* **WHAT YOU HAVE TO DO**
State how many lines in the entries below include the string "certo", and give nothing beyond that number.

[[ DATA EXTRACTS open ]]

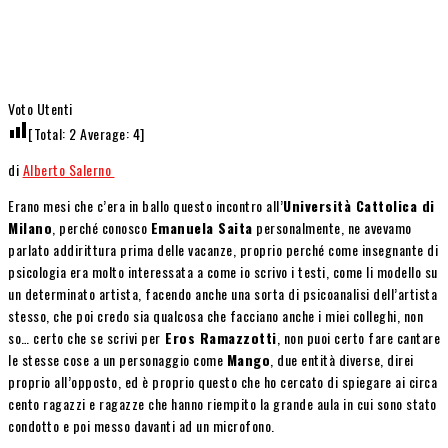
Voto Utenti
[Total:
2
Average:
4
]
di
Alberto Salerno
Erano mesi che c’era in ballo questo incontro all’
Università Cattolica di
Milano
, perché conosco
Emanuela Saita
personalmente, ne avevamo
parlato addirittura prima delle vacanze, proprio perché come insegnante di
psicologia era molto interessata a come io scrivo i testi, come li modello su
un determinato artista, facendo anche una sorta di psicoanalisi dell’artista
stesso, che poi credo sia qualcosa che facciano anche i miei colleghi, non
so… certo che se scrivi per
Eros Ramazzotti
, non puoi certo fare cantare
le stesse cose a un personaggio come
Mango
, due entità diverse, direi
proprio all’opposto, ed è proprio questo che ho cercato di spiegare ai circa
cento ragazzi e ragazze che hanno riempito la grande aula in cui sono stato
condotto e poi messo davanti ad un microfono.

[[ DATA EXTRACTS closed ]]

* **TASK RESULT**
2